Alternatively, we can introduce a new condition. We say that the model is stable on average if the eigenvalues of \(\mathbf{\bar{D}}=\frac{1}{t}\sum_{j=1}^t\mathbf{D}_t\) all lie in the unit circle. This way, some of observations might have a higher impact on the final value, but they will be canceled out by those that have much lower weights.

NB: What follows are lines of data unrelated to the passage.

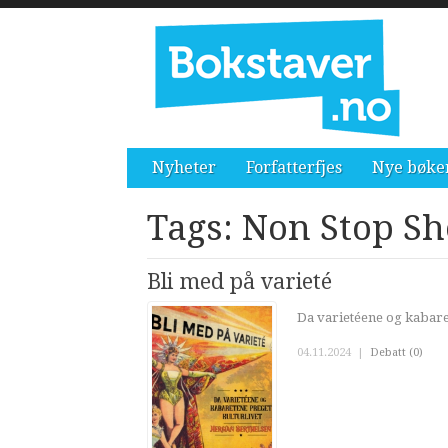
Nyheter
Forfatterfjes
Nye bøke
Tags: Non Stop S
Bli med på varieté
Da varietéene og kabare
04.11.2024
|
Debatt (0)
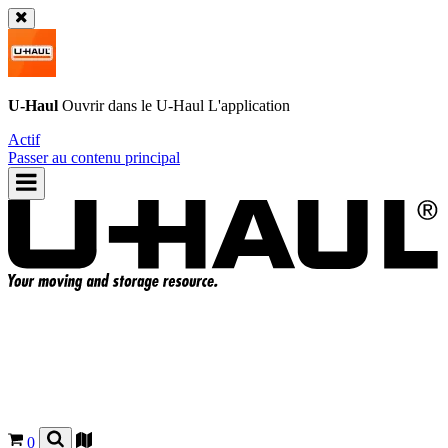
U-Haul
Ouvrir dans le
U-Haul
L'application
Actif
Passer au contenu principal
0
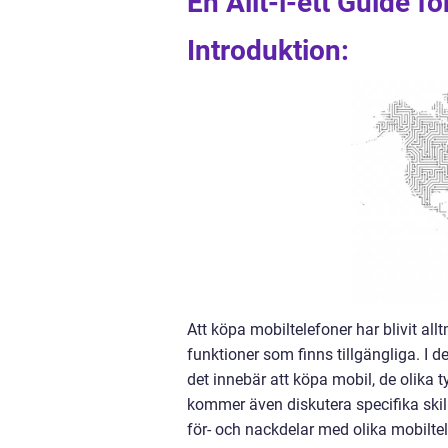
En Allt-i-ett Guide f
Introduktion:
Att köpa mobiltelefoner har blivit al
funktioner som finns tillgängliga. I 
det innebär att köpa mobil, de olika
kommer även diskutera specifika ski
för- och nackdelar med olika mobiltel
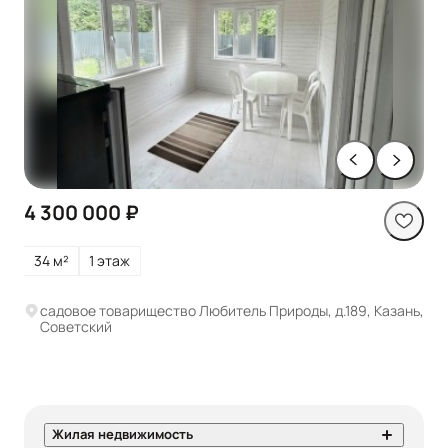
4 300 000 ₽
34 м²
1 этаж
садовое товарищество Любитель Природы, д.189, Казань,
Советский
Жилая недвижимость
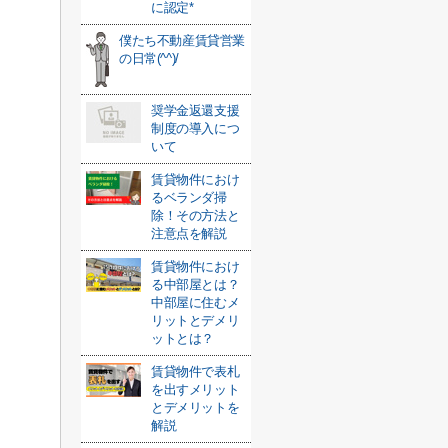
に認定*
僕たち不動産賃貸営業
の日常(^^)/
奨学金返還支援
制度の導入につ
いて
賃貸物件におけ
るベランダ掃
除！その方法と
注意点を解説
賃貸物件におけ
る中部屋とは？
中部屋に住むメ
リットとデメリ
ットとは？
賃貸物件で表札
を出すメリット
とデメリットを
解説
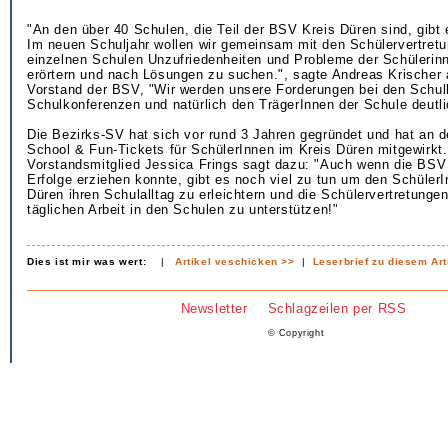
"An den über 40 Schulen, die Teil der BSV Kreis Düren sind, gibt 
Im neuen Schuljahr wollen wir gemeinsam mit den Schülervertret
einzelnen Schulen Unzufriedenheiten und Probleme der Schülerin
erörtern und nach Lösungen zu suchen.", sagte Andreas Krischer
Vorstand der BSV, "Wir werden unsere Forderungen bei den Schul
Schulkonferenzen und natürlich den TrägerInnen der Schule deutl
Die Bezirks-SV hat sich vor rund 3 Jahren gegründet und hat an d
School & Fun-Tickets für SchülerInnen im Kreis Düren mitgewirkt
Vorstandsmitglied Jessica Frings sagt dazu: "Auch wenn die BSV
Erfolge erziehen konnte, gibt es noch viel zu tun um den Schüler
Düren ihren Schulalltag zu erleichtern und die Schülervertretungen
täglichen Arbeit in den Schulen zu unterstützen!"
Dies ist mir was wert:
|
Artikel veschicken >>
|
Leserbrief zu diesem Art
Newsletter
Schlagzeilen per RSS
© Copyright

This condition can be checked during the model estimation, similar to how the conventional stability condition is checked.

As for the forecastability condition, for the ADAMX{D} it should be (based on and the same logic as in section 6.4): \[\begin{equation} \lim\limits_{t\rightarrow\infty}\left(\mathbf{w}'_{t}\prod_{j=1}^{t-1}\mathbf{D}_{t-j} \mathbf{v}_{0}\right) = \text{const} . \tag{10.24} \end{equation}\] However, for the reasons discussed earlier in this subsection, this condition will always be violated for the ADAMX models, just because the explanatory variables in \(\mathbf{w}_{t}\) have their own variability and typically do not converge to a stable value with the increase of the sample size. So, if a forecastability condition needs to be checked for either ADAMX{D} or ADAMX{S}, we recommend checking it separately for the dynamic part of the model.


• Hyndman, R.J., Koehler, A.B., Ord, J.K., Snyder, R.D., 2008. Forecasting with Exponential Smoothing. Springer Berlin Heidelberg.